Cape Afraflacilla Jumping Spider

Scientific classification
- Kingdom: Animalia
- Phylum: Arthropoda
- Subphylum: Chelicerata
- Class: Arachnida
- Order: Araneae
- Infraorder: Araneomorphae
- Family: Salticidae
- Genus: Afraflacilla
- Species: A. histrionica
- Binomial name: Afraflacilla histrionica (Simon, 1902)
- Synonyms: Pseudicius histrionicus Simon, 1902 ;

= Afraflacilla histrionica =

- Authority: (Simon, 1902)

Species of spider

Afraflacilla histrionica is a species of jumping spider in the family Salticidae. It is endemic to South Africa and is commonly known as the Cape Afraflacilla jumping spider.

==Distribution==
Afraflacilla histrionica is found only in South Africa, where it is known only from the type locality, given as Cape Colony with no exact locality specified.

==Habitat and ecology==
The habitat of this species is unknown.

==Conservation==
The species is listed as Data Deficient for taxonomic reasons.
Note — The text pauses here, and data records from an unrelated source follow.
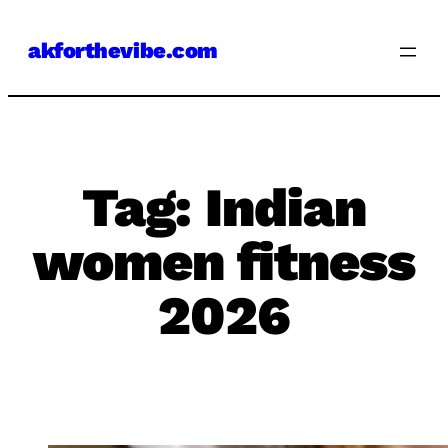
Skip
akforthevibe.com
to
content
Tag:
Indian
women fitness
2026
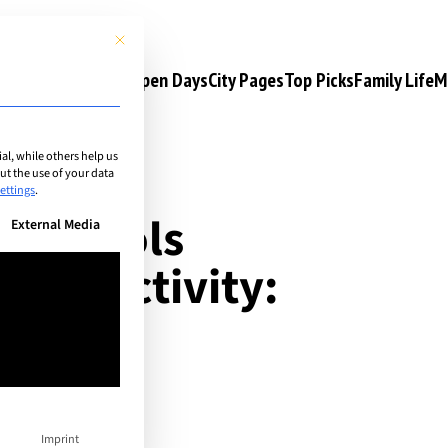
This button closes the dialog. Its functionality is identical to the 
s
Camps & Courses
Open Days
City Pages
Top Picks
Family Life
M
l, while others help us
t the use of your data
ettings
.
al schools
n be given. The first service group is essential and cannot be unchec
External Media
ular activity:
Imprint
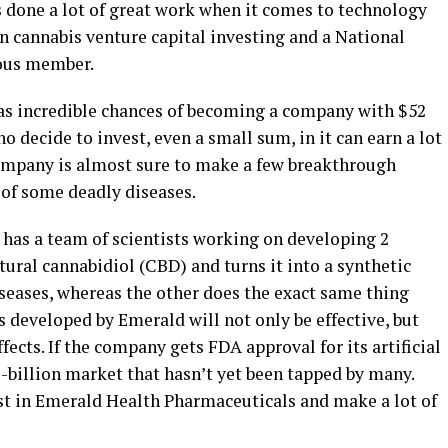
s done a lot of great work when it comes to technology
in cannabis venture capital investing and a National
ious member.
has incredible chances of becoming a company with $52
ho decide to invest, even a small sum, in it can earn a lot
company is almost sure to make a few breakthrough
 of some deadly diseases.
 has a team of scientists working on developing 2
ural cannabidiol (CBD) and turns it into a synthetic
seases, whereas the other does the exact same thing
 developed by Emerald will not only be effective, but
fects. If the company gets FDA approval for its artificial
-billion market that hasn’t yet been tapped by many.
est in Emerald Health Pharmaceuticals and make a lot of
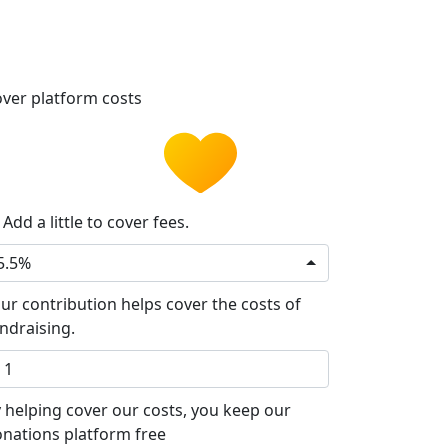
ver platform costs
Add a little to cover fees.
5.5%
ur contribution helps cover the costs of
ndraising.
 helping cover our costs, you keep our
nations platform free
Threats to the species are unknown but additional sampling is needed as the status of the species remains obscure.

==Taxonomy==
Afraflacilla histrionica was originally described as Pseudicius histrionicus by Eugène Simon in 1902, with the type locality given only as Cape Colony. The species is known only from the female and was transferred to Afraflacilla by Prószyński in 2017.